Clavó un ace, la rúbrica ideal, y la pista central estalló. Asistió el público londinense a un momento único, histórico, porque Roger Federer acababa de vencer al croata Marin Cilic (6-3, 6-1 y 6-4, en 1h 41m) y conseguir así su octavo trofeo de Wimbledon. Dejaba atrás a Pete Sampras y William Renshaw, y sumaba su 19º gran título. Camino de los 36 años, lo que parecía imposible se ha hecho realidad: Federer, el gran Federer, ha dado con el mejor Federer. Después de derramar algunas lágrimas por la emoción, elevó su segundo Grand Slam del año y se situó muy cerca del número uno. Otra vez. ¿Quién lo diría hace solo unos meses, cuando su rodilla le obligó a parar medio año?
Desde 2012 no triunfaba en La Catedral. Esta vez, sin ceder un solo set, con cinco años más y apuntando de nuevo al número uno, porque de aquí a final de temporada no defiende un solo punto y sus opciones se han multiplicado, se coronó con 35 años y 343 días; es decir, solo Ken Rosewall, ganador del Open de Australia con 37 años, consiguió un trofeo tan valioso a una edad superior.

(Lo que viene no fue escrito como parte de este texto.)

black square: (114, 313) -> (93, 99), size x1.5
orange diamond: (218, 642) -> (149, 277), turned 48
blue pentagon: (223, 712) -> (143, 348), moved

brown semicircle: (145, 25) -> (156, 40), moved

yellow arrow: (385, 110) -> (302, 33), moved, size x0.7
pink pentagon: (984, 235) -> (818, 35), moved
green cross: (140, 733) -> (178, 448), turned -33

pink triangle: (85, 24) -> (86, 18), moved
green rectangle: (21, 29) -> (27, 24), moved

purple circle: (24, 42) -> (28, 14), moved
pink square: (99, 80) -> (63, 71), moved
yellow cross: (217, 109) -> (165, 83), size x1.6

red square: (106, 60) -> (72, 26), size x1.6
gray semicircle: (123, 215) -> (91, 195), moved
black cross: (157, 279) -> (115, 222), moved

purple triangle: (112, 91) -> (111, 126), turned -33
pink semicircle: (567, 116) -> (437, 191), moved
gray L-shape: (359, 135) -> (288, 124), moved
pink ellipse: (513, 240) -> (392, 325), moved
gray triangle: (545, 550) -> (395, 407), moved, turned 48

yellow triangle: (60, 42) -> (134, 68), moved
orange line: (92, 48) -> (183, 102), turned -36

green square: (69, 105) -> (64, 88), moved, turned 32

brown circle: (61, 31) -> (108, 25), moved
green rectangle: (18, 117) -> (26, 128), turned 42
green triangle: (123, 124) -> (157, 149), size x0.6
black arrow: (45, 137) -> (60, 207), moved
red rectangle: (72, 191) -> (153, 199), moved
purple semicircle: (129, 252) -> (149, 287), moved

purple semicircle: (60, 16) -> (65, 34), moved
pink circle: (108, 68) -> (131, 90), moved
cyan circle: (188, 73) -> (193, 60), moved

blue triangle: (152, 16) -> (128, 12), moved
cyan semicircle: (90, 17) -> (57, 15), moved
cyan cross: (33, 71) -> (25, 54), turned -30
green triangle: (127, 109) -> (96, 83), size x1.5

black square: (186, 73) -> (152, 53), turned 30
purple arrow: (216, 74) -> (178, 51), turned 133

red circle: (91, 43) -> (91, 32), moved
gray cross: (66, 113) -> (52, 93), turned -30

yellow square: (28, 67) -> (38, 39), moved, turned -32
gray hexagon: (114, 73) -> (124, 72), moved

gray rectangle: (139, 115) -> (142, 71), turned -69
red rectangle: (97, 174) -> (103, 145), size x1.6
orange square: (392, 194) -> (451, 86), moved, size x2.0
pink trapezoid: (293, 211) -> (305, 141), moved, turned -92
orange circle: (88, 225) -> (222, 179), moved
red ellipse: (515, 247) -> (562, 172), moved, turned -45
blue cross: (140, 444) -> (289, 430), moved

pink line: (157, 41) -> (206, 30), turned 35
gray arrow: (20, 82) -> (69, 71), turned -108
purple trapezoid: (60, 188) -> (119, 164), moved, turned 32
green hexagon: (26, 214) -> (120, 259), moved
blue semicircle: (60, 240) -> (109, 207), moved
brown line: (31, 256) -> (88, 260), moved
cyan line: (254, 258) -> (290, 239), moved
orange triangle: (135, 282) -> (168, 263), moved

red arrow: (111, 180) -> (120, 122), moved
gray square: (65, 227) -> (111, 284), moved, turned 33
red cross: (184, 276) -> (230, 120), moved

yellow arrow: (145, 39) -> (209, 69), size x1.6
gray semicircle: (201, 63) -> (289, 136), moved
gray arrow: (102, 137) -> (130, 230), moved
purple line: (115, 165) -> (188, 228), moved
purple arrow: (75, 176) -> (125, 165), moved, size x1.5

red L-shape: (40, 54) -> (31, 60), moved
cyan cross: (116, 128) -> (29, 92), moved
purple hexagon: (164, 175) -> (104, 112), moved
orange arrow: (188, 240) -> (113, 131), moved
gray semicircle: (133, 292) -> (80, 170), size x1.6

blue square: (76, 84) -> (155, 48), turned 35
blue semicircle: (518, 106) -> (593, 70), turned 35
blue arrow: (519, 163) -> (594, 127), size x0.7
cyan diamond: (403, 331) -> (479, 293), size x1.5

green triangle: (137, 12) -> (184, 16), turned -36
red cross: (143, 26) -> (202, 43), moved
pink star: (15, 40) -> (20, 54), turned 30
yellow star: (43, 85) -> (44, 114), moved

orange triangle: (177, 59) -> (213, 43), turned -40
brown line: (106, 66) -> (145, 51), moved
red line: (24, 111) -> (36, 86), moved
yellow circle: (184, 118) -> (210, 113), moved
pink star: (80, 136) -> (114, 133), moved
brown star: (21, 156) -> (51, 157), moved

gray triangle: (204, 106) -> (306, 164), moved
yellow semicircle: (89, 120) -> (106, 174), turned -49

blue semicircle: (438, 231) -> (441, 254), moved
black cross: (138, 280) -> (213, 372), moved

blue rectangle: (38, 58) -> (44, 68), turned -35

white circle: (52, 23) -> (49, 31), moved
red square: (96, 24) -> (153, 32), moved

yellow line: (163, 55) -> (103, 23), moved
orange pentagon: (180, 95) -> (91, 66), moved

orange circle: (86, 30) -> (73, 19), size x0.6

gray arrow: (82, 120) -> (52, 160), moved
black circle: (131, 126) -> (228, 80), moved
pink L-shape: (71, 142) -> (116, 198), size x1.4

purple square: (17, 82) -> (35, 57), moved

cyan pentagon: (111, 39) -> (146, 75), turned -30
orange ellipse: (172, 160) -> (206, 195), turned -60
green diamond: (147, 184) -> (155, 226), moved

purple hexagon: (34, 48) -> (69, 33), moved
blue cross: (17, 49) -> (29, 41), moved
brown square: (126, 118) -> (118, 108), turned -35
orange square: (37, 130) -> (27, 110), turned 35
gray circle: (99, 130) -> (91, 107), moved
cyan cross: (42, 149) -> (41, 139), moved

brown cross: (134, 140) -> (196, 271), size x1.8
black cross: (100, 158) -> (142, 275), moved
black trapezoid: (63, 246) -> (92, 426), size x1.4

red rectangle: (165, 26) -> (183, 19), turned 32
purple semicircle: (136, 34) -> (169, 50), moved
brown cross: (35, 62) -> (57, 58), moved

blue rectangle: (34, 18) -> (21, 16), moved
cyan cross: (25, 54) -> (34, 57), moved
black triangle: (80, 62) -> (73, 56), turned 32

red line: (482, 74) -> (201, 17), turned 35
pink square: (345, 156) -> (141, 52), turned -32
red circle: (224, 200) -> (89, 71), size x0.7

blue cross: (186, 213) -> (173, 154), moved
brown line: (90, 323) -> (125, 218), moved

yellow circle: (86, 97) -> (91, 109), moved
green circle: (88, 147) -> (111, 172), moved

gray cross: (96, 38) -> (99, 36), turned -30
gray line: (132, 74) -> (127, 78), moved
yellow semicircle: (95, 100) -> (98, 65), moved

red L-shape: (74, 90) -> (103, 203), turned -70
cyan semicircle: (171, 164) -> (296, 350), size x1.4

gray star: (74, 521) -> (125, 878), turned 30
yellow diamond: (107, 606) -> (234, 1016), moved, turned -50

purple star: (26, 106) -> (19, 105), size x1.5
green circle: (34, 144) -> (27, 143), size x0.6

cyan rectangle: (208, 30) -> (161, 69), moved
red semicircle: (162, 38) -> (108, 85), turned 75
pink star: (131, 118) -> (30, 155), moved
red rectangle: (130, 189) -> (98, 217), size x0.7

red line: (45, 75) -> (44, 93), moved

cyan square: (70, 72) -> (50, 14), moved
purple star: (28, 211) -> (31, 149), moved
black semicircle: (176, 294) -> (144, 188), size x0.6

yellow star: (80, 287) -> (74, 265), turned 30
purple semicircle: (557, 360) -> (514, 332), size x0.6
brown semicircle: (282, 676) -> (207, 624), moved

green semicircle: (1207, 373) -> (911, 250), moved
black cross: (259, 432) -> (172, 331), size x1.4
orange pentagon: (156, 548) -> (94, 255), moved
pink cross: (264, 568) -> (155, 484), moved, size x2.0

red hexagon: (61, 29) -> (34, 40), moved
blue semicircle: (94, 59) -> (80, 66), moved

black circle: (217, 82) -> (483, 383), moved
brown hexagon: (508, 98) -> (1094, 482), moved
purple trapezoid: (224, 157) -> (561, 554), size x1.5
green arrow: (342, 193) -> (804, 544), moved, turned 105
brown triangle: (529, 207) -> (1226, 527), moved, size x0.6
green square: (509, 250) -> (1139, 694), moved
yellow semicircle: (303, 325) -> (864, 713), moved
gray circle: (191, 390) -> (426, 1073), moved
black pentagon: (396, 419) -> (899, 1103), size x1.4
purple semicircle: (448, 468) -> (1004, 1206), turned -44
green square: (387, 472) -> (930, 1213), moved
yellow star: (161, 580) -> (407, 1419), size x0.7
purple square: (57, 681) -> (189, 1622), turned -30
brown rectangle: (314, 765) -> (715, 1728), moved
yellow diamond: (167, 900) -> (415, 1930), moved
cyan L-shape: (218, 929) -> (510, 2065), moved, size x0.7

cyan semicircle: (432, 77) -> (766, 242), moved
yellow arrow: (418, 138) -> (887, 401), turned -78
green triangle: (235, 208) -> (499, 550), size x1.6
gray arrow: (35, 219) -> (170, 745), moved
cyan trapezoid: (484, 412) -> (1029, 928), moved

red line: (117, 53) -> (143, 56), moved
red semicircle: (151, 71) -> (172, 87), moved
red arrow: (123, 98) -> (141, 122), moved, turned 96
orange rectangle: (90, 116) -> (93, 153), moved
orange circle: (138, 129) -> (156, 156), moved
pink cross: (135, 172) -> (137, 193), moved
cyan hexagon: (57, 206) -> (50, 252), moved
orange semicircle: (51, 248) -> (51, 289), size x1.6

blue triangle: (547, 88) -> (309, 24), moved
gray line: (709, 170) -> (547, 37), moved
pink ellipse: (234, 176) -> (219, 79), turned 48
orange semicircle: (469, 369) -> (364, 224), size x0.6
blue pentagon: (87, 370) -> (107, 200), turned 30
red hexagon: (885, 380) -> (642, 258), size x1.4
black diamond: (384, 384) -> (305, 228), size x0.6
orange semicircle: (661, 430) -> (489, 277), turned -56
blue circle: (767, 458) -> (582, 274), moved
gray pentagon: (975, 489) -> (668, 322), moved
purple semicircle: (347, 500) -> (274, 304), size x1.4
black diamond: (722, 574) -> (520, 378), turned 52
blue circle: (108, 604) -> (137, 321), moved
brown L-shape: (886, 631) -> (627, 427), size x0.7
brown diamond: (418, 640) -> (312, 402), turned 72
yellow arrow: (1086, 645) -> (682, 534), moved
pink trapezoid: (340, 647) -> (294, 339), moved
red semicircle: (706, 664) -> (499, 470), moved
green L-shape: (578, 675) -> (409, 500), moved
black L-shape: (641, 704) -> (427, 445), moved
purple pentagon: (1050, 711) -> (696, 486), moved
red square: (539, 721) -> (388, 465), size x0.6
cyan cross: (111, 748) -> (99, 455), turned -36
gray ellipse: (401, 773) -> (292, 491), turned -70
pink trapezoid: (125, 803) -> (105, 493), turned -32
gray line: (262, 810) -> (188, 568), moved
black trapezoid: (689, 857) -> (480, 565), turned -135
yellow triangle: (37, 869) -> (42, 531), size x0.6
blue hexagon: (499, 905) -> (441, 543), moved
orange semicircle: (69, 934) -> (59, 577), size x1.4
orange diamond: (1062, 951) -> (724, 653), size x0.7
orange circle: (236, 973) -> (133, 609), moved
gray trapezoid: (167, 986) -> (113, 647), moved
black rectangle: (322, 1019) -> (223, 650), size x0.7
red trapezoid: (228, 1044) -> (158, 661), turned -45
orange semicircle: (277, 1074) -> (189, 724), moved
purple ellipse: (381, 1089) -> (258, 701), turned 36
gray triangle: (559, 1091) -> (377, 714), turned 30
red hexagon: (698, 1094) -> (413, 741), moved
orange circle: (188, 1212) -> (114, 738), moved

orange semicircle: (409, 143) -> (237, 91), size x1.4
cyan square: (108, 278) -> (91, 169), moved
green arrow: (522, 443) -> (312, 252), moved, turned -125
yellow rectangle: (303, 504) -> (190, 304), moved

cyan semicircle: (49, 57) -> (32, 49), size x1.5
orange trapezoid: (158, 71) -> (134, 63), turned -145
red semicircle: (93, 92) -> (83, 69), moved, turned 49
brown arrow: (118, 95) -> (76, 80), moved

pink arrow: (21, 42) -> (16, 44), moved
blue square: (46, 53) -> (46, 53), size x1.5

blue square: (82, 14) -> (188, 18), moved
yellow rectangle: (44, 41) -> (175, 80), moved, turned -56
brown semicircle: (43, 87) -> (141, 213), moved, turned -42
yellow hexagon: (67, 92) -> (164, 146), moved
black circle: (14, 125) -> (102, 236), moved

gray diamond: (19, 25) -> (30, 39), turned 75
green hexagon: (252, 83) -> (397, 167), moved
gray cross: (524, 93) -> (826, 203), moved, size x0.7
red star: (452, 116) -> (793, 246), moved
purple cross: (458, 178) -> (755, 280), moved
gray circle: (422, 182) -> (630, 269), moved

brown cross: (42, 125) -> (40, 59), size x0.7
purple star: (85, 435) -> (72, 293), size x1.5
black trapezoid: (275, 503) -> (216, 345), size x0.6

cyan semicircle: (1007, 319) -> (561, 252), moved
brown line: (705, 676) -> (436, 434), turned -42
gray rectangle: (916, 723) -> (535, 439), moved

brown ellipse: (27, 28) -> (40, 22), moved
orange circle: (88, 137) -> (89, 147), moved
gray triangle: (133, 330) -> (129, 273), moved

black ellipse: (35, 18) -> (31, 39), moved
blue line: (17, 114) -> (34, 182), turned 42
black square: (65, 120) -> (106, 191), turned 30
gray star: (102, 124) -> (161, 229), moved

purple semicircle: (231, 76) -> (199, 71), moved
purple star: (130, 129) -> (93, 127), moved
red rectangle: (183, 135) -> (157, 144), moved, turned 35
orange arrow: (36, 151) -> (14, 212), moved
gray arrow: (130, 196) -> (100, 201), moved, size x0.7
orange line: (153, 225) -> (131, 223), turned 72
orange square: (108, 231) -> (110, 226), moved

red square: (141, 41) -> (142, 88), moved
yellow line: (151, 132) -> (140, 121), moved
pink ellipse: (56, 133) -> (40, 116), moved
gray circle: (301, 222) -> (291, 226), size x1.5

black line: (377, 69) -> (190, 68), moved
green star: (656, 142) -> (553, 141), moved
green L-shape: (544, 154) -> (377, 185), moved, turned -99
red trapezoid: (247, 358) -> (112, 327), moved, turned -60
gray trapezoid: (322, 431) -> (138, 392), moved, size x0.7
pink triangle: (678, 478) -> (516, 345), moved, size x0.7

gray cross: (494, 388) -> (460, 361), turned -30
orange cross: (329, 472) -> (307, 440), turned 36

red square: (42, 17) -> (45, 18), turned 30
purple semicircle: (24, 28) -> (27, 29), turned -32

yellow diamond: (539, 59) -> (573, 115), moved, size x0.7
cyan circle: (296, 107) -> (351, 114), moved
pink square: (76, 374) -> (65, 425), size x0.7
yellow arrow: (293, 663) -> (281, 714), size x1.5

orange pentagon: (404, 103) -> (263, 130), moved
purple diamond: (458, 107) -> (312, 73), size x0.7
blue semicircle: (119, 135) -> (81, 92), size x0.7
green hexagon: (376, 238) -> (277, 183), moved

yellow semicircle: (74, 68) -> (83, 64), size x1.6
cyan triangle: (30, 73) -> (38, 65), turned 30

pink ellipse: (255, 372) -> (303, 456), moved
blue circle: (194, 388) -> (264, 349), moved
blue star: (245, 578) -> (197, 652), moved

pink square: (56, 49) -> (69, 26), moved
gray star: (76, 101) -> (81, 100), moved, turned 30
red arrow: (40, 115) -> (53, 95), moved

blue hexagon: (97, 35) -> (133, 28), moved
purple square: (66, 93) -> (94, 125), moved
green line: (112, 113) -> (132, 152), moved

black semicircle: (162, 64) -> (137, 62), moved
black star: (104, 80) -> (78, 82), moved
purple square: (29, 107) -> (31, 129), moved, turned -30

La reacción natural al juego de Federer es el suspiro. Y este domingo, en La Catedral, ese marco tan solemne que idealiza un poco más la figura del suizo, la tarde se convirtió en un permanente suspiro. El suspiro puede tener una acepción negativa o positiva, pero en el caso del ganador de 19 grandes no hay duda: aspirar, espirar, una ligerísimo impasse y… ¡Pam! Ya está ahí, el placer, la deliciosa sensación de ver al de Basilea trazar uno de esos reveses o esas derechas que seducen en todo el mundo, porque aquí, en Londres, a nadie se le aplaude más que a él. Hasta en el palco de Cilic se veía algún individuo portando una gorra con las siglas RF.